Scarlet è un film d’animazione giapponese diretto da Mamoru Hosoda che segue una giovane principessa guerriera spinta dal desiderio di vendetta dopo la distruzione del suo regno. Il viaggio della protagonista la conduce in una dimensione sospesa tra la vita e la morte, dove è costretta a confrontarsi con le conseguenze delle proprie scelte.
Il film unisce elementi fantasy ed epici a una forte riflessione interiore, in linea con i temi cari al regista. Prodotto dallo Studio Chizu, alterna momenti di grande spettacolarità a sequenze più intime, con un uso espressivo del colore e una colonna sonora che accompagna il passaggio dalla rabbia alla consapevolezza.

DREAMS

Dreams è un film drammatico diretto da Michel Franco, autore noto per il suo cinema essenziale e incentrato sulle dinamiche di potere. Racconta la relazione tra Jennifer, donna americana benestante, e Fernando, ballerino messicano che attraversa illegalmente il confine per stare con lei, trasformando il loro rapporto in uno spazio di conflitto tra desiderio e disuguaglianza sociale.
Lo stile tecnico è rigoroso: macchina da presa spesso fissa, inquadrature lunghe, silenzi e uso minimo della musica. La fotografia sobria e l’assenza di enfasi emotiva rafforzano il realismo e il disagio, rendendo visibile il divario culturale tra i protagonisti.

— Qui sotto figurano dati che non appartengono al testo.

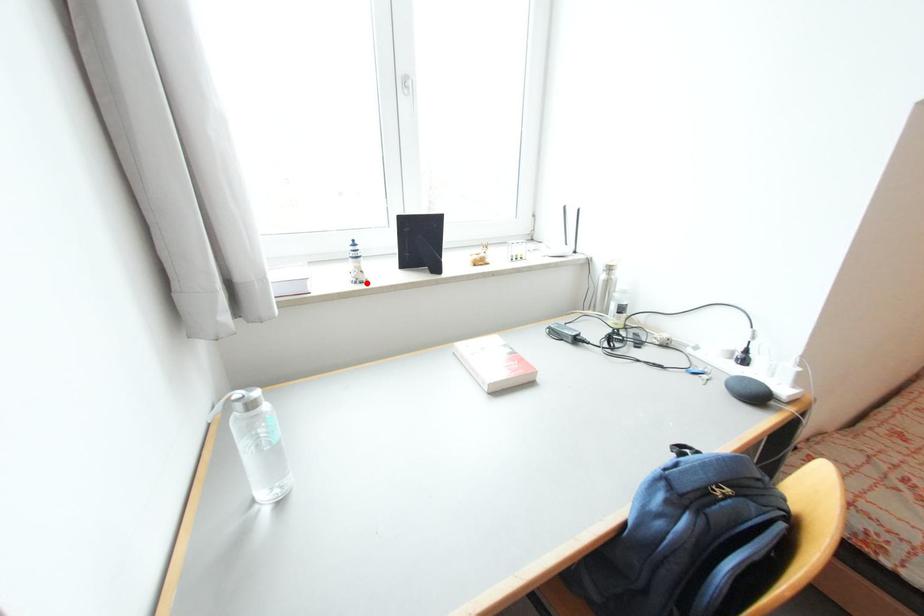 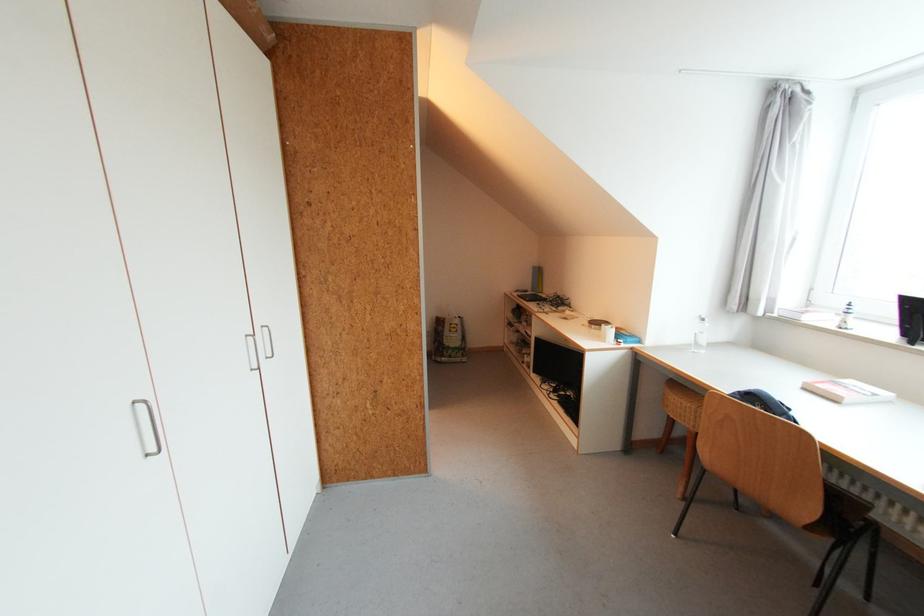 The point at the highlighted location is marked in the first image. Where is the corresponding point in the second image?

(845, 329) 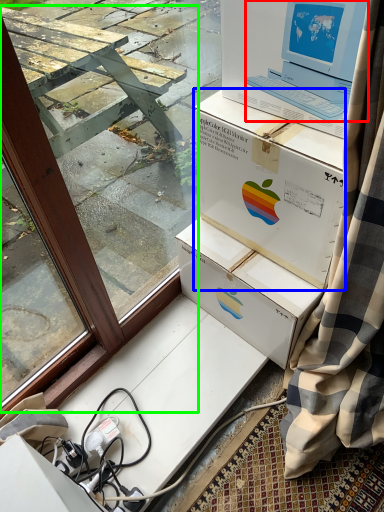 Question: Considering the real-world distances, which object is farthest from laptop (highlighted by a red box)? box (highlighted by a blue box) or window frame (highlighted by a green box)?

Choices:
 (A) box
 (B) window frame

Answer: (B) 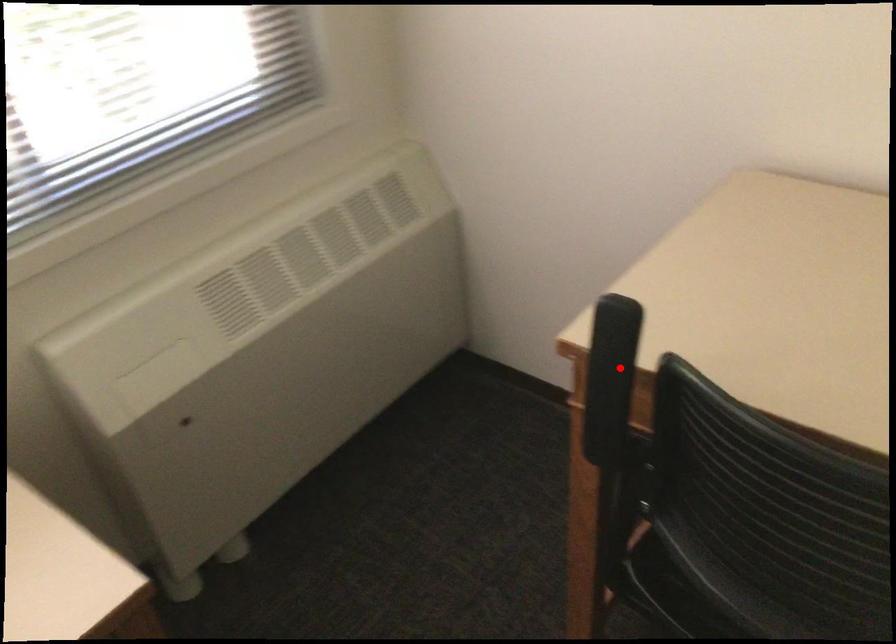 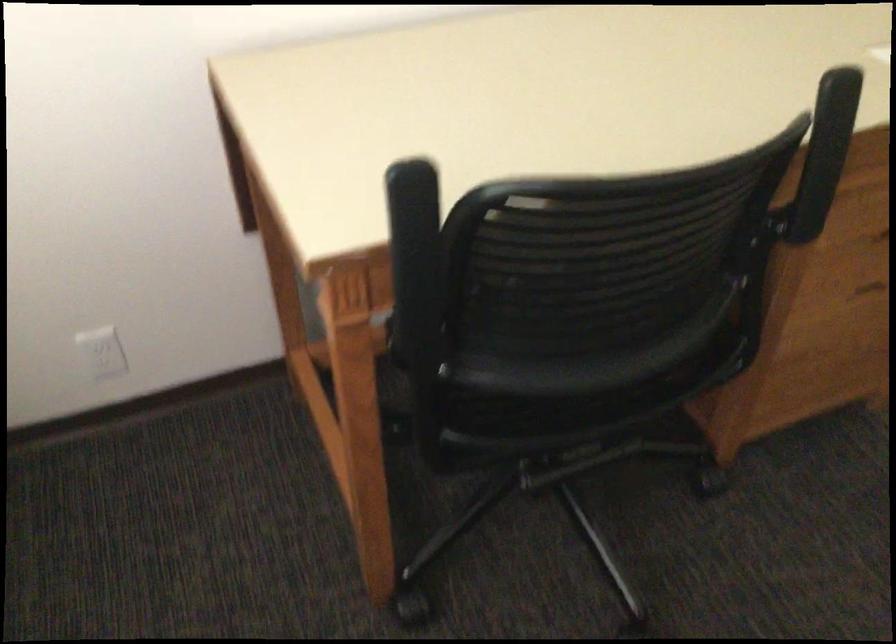 Where in the second image is the point corresponding to the highlighted location from the first image?

(414, 238) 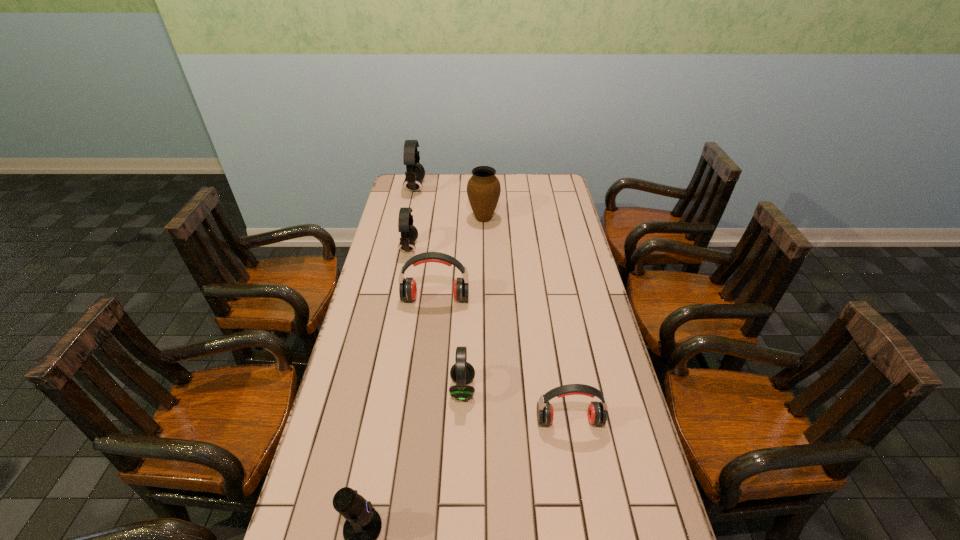 This screenshot has width=960, height=540. In order to click on the nearer red earphone in this screenshot , I will do `click(597, 415)`.

This screenshot has height=540, width=960. Identify the location of the sixth farthest object. (597, 415).

What are the coordinates of `vacant space located on the ear cups of the farthest object` in the screenshot? It's located at (504, 188).

Where is `vacant space located 0.180m on the back of the urn`? vacant space located 0.180m on the back of the urn is located at coordinates (483, 190).

Identify the location of vacant space located 0.180m on the ear cups of the left red earphone. The height and width of the screenshot is (540, 960). (430, 346).

The height and width of the screenshot is (540, 960). What are the coordinates of `vacant space situated on the ear cups of the third farthest object` in the screenshot? It's located at (508, 248).

Find the location of a particular element. The image size is (960, 540). free space located on the ear cups of the fifth farthest object is located at coordinates (502, 389).

Find the location of a particular element. This screenshot has width=960, height=540. blank area located on the ear cups of the nearer red earphone is located at coordinates (577, 466).

Find the location of a particular element. This screenshot has height=540, width=960. object present at the far edge is located at coordinates click(x=415, y=172).

This screenshot has width=960, height=540. What are the coordinates of `object located at the right edge` in the screenshot? It's located at (597, 415). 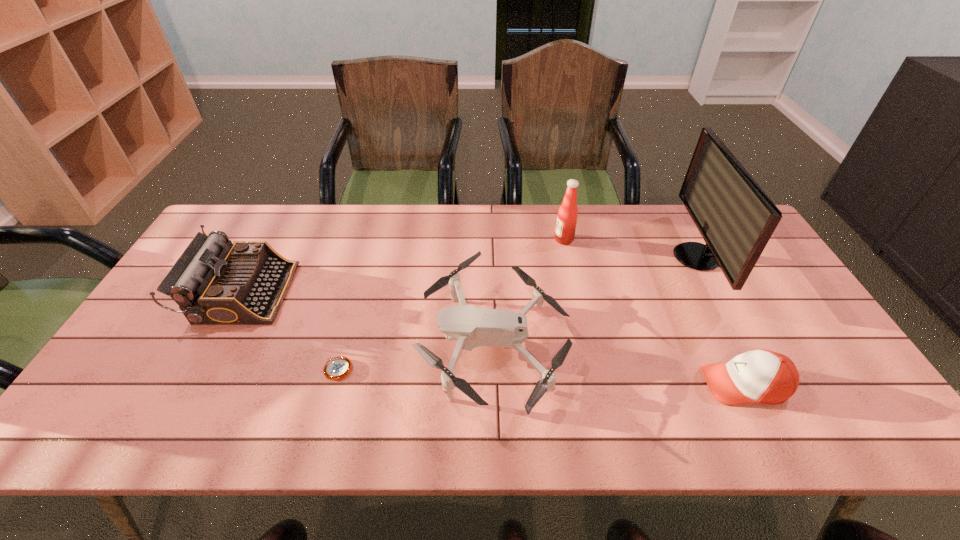 At what (x,y) coordinates should I click in order to perform the action: click on vacant point located on the front-facing side of the baseball cap. Please return your answer as a coordinate pair (x, y). Looking at the image, I should click on (537, 385).

The height and width of the screenshot is (540, 960). Find the location of `free region located on the front-facing side of the baseball cap`. free region located on the front-facing side of the baseball cap is located at coordinates (675, 385).

The width and height of the screenshot is (960, 540). In order to click on free spot located on the back of the second object from left to right in this screenshot , I will do `click(367, 266)`.

Find the location of a particular element. The width and height of the screenshot is (960, 540). computer monitor that is at the far edge is located at coordinates (735, 217).

Where is `condiment that is at the far edge`? The image size is (960, 540). condiment that is at the far edge is located at coordinates (567, 216).

Image resolution: width=960 pixels, height=540 pixels. In order to click on drone that is at the near edge in this screenshot , I will do `click(473, 327)`.

Find the location of a particular element. Image resolution: width=960 pixels, height=540 pixels. baseball cap that is at the near edge is located at coordinates (763, 376).

Where is `object that is at the left edge`? The image size is (960, 540). object that is at the left edge is located at coordinates (214, 282).

This screenshot has height=540, width=960. I want to click on computer monitor at the right edge, so click(x=735, y=217).

In order to click on baseball cap that is at the right edge in this screenshot , I will do `click(763, 376)`.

Nel confronto tra questi cinque film emergono approcci molto diversi al cinema contemporaneo, ma anche una forte attenzione al rapporto tra personaggi e contesto. Crime 101 e Dreams rappresentano due declinazioni opposte del realismo, uno più controllato e metodico, l’altro spoglio e disturbante.
Wuthering Heights e Scarlet condividono invece una centralità dell’elemento emotivo e simbolico, usando spazio e immagine per rendere visibili le emozioni interiori. GOAT si distingue come il titolo più accessibile, capace di trasformare lo sport in spettacolo cinematografico mantenendo un messaggio chiaro. Nel loro insieme, questi film mostrano come la forma cinematografica sia sempre legata ai temi raccontati, offrendo uno spaccato efficace del cinema che arriverà nelle sale italiane nel 2026.